# Number of ways to make change

A famous dynamic programming problem ask one to find how many ways to make change of a certain value. Formally, a program that take input $d_1,\ldots,d_m$ and $n$, and output $\left|\{ (c_1,\ldots,c_m) | c_i\in \N , \sum_{i=1}^m c_i d_i = n\} \right|.$

The dynamic programming solution can solve this problem in $O(nm)$ time and $O(\min(n,\max(d_1,\ldots,d_m))$ space.

Is it efficient? It’s a very efficient pseudo-polynomial time algorithm.

However if we fixed the denominations, this runs in $O(n)$ time, and it is no longer the fastest algorithm. Since if denominations are fixed, we can find the solution in $O(1)$ time (assuming addition and multiplication of integers can be done in constant time.)

So we want to come up with a closed formula by generating functions.

$C(x) = \prod_{i=1}^m \sum_{j=0}^\infty x^{j d_i}$

The coefficient for $x^n$ is our solution.
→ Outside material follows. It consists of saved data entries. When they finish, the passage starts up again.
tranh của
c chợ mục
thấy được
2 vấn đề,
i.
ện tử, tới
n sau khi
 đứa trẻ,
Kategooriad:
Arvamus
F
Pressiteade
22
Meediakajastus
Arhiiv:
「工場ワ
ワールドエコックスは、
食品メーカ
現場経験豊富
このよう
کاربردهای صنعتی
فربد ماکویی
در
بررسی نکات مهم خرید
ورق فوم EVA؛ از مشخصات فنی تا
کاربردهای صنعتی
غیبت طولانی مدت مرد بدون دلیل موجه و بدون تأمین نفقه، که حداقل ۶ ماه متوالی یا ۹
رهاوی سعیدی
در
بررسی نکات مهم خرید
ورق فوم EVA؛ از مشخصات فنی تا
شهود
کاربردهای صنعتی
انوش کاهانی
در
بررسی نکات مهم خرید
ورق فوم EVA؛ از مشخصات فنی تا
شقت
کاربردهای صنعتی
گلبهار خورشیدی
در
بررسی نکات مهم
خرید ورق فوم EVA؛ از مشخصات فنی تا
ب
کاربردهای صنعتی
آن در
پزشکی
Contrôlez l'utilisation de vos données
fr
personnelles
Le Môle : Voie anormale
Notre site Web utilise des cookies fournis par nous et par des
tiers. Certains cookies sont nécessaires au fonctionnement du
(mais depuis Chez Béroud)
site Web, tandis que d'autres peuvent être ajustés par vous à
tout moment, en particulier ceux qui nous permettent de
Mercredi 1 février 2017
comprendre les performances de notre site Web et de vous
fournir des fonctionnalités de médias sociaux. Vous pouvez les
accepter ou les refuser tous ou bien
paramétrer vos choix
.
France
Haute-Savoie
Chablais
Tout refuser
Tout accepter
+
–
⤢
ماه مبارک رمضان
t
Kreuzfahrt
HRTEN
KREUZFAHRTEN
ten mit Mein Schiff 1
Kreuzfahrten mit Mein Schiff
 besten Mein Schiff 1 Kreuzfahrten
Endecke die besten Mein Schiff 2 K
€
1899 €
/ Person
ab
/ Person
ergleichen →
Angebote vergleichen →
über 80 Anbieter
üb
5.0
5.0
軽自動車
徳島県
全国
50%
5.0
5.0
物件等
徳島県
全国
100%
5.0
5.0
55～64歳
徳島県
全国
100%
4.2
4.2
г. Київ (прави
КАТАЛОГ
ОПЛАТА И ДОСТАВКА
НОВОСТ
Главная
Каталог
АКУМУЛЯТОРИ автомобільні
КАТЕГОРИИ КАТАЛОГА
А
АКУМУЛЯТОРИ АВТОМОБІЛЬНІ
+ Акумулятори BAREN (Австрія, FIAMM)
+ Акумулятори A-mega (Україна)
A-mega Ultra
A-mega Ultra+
Let $l = \lcm(d_1,\ldots,d_m)$.

\begin{aligned} C(x) &= \prod_{i=1}^m \sum_{j=0}^\infty x^{j d_i}\\ &= \prod_{i=1}^m (1-x^{d_i})^{-1}\\ &= \left( \prod_{i=1}^m \sum_{j=0}^{l/d_i - 1} x^{j d_i} \right)(1-x^l)^{-m}\\ &= \left( \prod_{i=1}^m \sum_{j=0}^{l/d_i - 1} x^{j d_i} \right) \sum_{k=0}^\infty { k+m-1 \choose m-1 } x^{lk}\\ \end{aligned}

Now, notice the first part can be precomputed as some polynomial with finite degree. Let it be $P(x)$, then we get that we need to find the coefficient of $x^n$ in the following expression. $\sum_{k=0}^\infty P(x) { k+m-1 \choose m-1 } x^{lk}$

This is of course easy as we only need to test $k$’s where $n-lk \leq \deg(P)$. There are only constant number of them.

Also notice those binomial coefficient need at most $m-1$ multiplications. Thus we can find the solution in $O(1)$ time.

Posted by Chao Xu on .
Tags: enumerative combinatorics, math.